Kluczowe dania na wynos

Jak radził sobie fundusz ETF XRP firmy Bitwise w dniu premiery?

Wyobraźmy sobie otwarcie klubu nocnego i wydanie napojów o wartości 21,7 miliona dolarów, a wieczór zakończy się o 7% taniej niż wtedy, gdy drzwi otworzyły się po raz pierwszy. To mniej więcej historia funduszu ETF XRP firmy Bitwise. Spółka handlowała 1,13 milionami akcji, zaczynając od dość błyszczących 24,15 dolarów, ale kończąc dzień na skromnych 22,46 dolarów, przez co wszyscy drapali się po głowach i zastanawiali, czy powinni byli zabrać ze sobą spadochron.

Jak to się ma do XRPC firmy Canary?

W międzyczasie firma XRPC firmy Canary szturmuje scenę, dysponując aktywami o wartości 268,88 mln dolarów, a od momentu premiery napłynęła potężna suma 292,61 mln dolarów. Należy pamiętać, że jest to prawie trzykrotność budżetu na kawę w typowym startupie. Żeby dodać pikanterii, 19 listopada XRPC zarobiło kolejne 15,82 miliona dolarów – jak zastrzyk gotówki od bogów kryptowalut. ETF zakończył dzień nieco mniej blaskiem, ale najwyraźniej inwestorzy nadal uznali to za wystarczająco zabawne, aby rzucić na niego świecę.

Dane Finviz pokazują, że ETF rozpoczął działalność od poziomu 24,15 USD, wahał się od 24,15 USD do ponurego poziomu 22,12 USD, zanim osiągnął poetycko niefortunne 22,46 USD, co oznacza spadek o 7% od punktu początkowego.

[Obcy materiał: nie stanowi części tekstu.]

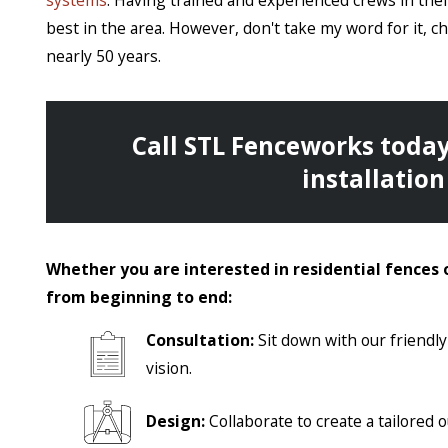
systems
. Having trained and experienced crews in their 
best in the area. However, don't take my word for it, 
nearly 50 years.
Call STL Fenceworks
today
installation 
Whether you are interested in residential fences 
from beginning to end:
Consultation:
Sit down with our friendl
vision.
Design:
Collaborate to create a tailored 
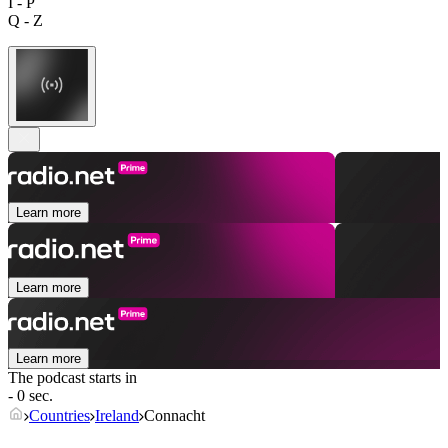
I - P
Q - Z
Learn more
Learn more
Learn more
The podcast starts in
- 0 sec.
Countries
Ireland
Connacht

I nie zapominajmy – w obiegu znajdowało się 26 milionów dolarów, co sugeruje, że mamy do czynienia z poważnym rynkowym mojo lub po prostu grupą traderów mających czas na rękach.

James Seyffart, analityk ETF Bloomberga, którego nazwisko brzmi jak czarny charakter z powieści szpiegowskiej, zwrócił uwagę, że trzy godziny przed odsłonięciem kurtyny rynek miał porządny obrót w wysokości 21,7 mln dolarów, a ponad milion akcji zostało zamienionych szybciej, niż można powiedzieć „cyfrowa gorączka złota”.

To dopiero drugi strzał w amerykański spotowy ETF XRP, który pojawił się zaledwie tydzień po tym, jak XRPC firmy Canary zdecydowało się przerwać imprezę. To trochę tak, jakby spóźnić się na tańce i udawać, że jesteś gwiazdą, ale hej, lepiej późno niż wcale, prawda?

Wejście na rynek Kanaryjski już dominuje

Debiut Bitwise jest jak wniesienie łyżki do walki na noże, ponieważ XRPC firmy Canary zarobił już fajne 292,61 miliona dolarów, co czyni go dużą rybą w tym stosunkowo małym stawie.

Według SoSoValue łączne aktywa netto XRPC wynoszą 268,88 mln dolarów, co stanowi około 0,22% całkowitej kapitalizacji rynkowej XRP – liczba, która sprawia, że ​​myślisz „Wow, to urocze”. A 19 listopada zgarnął kolejne 15,82 miliona dolarów, udowadniając, że nawet po „premiera” tłumy wciąż napływają – bo kto nie lubi dobrego tłumu pozyskiwanego od inwestorów instytucjonalnych?

Mimo że Bitwise przybył kilka sekund przed strzałem startowym, Seyffart nazwał ich stratę „imponującą”, udowadniając, że nie chodzi tylko o bycie pierwszym, ale także o dobry wygląd. Błyszczący bankier Valkyrie, Steven McClurg, rzucił kilka słów pochwały, twierdząc: „Nie musisz być BlackRock, aby uruchomić najlepszy ETF” – co jest dziwnie pocieszającą myślą dla małych chłopców.

Oczywiście ruch cen wydawał się przez cały dzień wpływać na wahania nastroju na rynku kryptowalut. Ceny spot XRP chwiały się i skakały jak małe dziecko na haju cukru, a ETF odzwierciedlał ten chaos. Pod koniec dnia spadek skłonił analityków do zastanowienia się – czy był to prawdziwy przypływ nowej instytucjonalnej miłości, czy może po prostu inwestorzy przerzucali ją szybciej niż naleśnik?

Oficjalne liczby zostaną podane dopiero po następnym cyklu rozliczeniowym – to trochę jak oczekiwanie na poranek po imprezie, kiedy rządząca władza będzie mogła ocenić rzeczywiste szkody (lub chwałę).

Platformy takie jak SoSoValue, Farside Investors i Bloomberg Terminal będą miały wszystkie soczyste szczegóły do ​​21 listopada – to wystarczająco dużo czasu, aby zaparzyć świeży dzbanek kawy i przeanalizować chaos.

Pomysł Bitwise’a? Niedrogi, regulowany w USA sposób na uzyskanie naprawy XRP bez wskakiwania na głęboką wodę. Ale czy to pierwsze wrażenie przerodzi się w prawdziwą imprezę – czy tylko samotny taniec w cieniu – okaże się. Jutrzejsze liczby pokażą, czy entuzjazm traderów był jedynie chwilową fanaberią, czy też za ekranem czają się prawdziwe pieniądze, gotowe do rywalizacji z wczesnym prowadzeniem Canary.